If you are into fun and creeps, and want to explore mystifying beings in Paris, the city has plenty to offer to you. Apart from the Père-Lachaise cemetery and the Catacombs of Paris, you can explore much more in the City of Lights to add to your spooky adventure time. Below are top five places in Paris having creepy undertones and a mystifying ambiance. These places will let you explore beyond the picture postcard beauty of the city during your Paris sightseeing tours.
Le Musée des Vampires
The world’s only vampire museum is located in a gloomy passage near Porte des Lilas in Paris, which is run by Jacques Sirgent, an author cum film director, and a vampire collector. You can find plenty of vampire props and other creepy objects in the museum near by the metro, amuse yourselves seeing the myth, and explore some folklore.
Le Manoir de Paris
Manoir de Paris play hosts to a show named “The Legends of Paris,” a permanent fixture in the “haunted house” since the year 2011. The show would give the visitors a walk-through into the dark chapters of Parisian history on two separate floors. You would come across the “Man in the Iron Mask”, the ghost of Tuileries Gardens, and more in Le Manoir de Paris.

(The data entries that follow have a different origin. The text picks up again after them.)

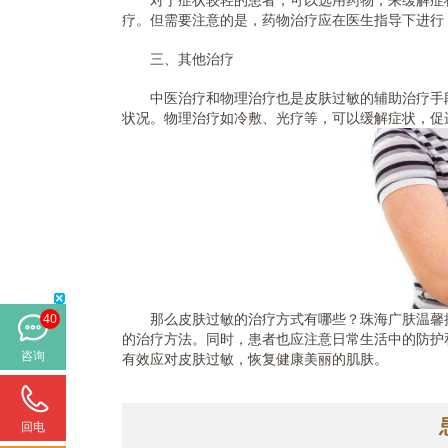
疗。但需要注意的是，药物治疗应在医生指导下进行
三、其他治疗
中医治疗和物理治疗也是皮肤过敏的辅助治疗手段
状况。物理治疗如冷敷、光疗等，可以缓解症状，促
那么皮肤过敏的治疗方式有哪些？珠海广肤温馨提
40
的治疗方法。同时，患者也应注意日常生活中的防护
咨询
有效应对皮肤过敏，恢复健康美丽的肌肤。
回电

The Cimetière du Montparnasse
The cemetery in the 14th arrondissement is the second largest cemetery in Paris. The 45-acre landscape resembles an open-field park holding aboard tombstones and historic monuments in place. You can see the resting place of the dignitaries Frédéric Auguste, Bartholdi, Brancusi, Man Ray, and Henri Laurens here.
The Musée des Egouts
Acquaint the history of the sewers, from ancient France to the present day, in the sewer museum in Paris. Since 1850, during the reign of Napoleon Bonaparte, the covered sewer network had carried drain water from the streets, drinking water from the Seine, and those used to clean the streets in Paris. The tunnels are always creepy, so think about spending an hour somewhere in there during your Paris sightseeing tours.
The Musée Fragonard
The studying aids here were either sculptured in colored wax or produced from real things including organs, vascular systems, and limbs preserved in formaldehyde in the 18th Century French medical schools. The veterinarian cum surgeon Honoré Fragonard used to preserve flayed human figures and most his collections are on display in Musée Fragonard. Call it some sort of twisted imagination, but the displays here will mystify and intrigue you when you are on Paris sightseeing tours.